• Directions for this task:
Output must match the data below exactly from its first line through the line that contains "This screenshot has", with no other line.

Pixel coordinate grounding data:
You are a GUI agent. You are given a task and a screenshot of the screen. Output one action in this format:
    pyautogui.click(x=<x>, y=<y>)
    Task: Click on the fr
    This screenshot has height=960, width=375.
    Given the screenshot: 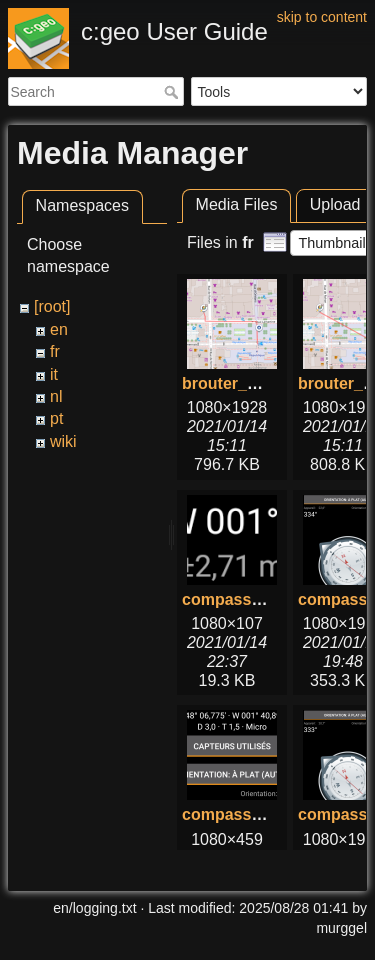 What is the action you would take?
    pyautogui.click(x=55, y=351)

• Response:
You are a GUI agent. You are given a task and a screenshot of the screen. Output one action in this format:
    pyautogui.click(x=<x>, y=<y>)
    Task: Click on the fr
    This screenshot has height=960, width=375.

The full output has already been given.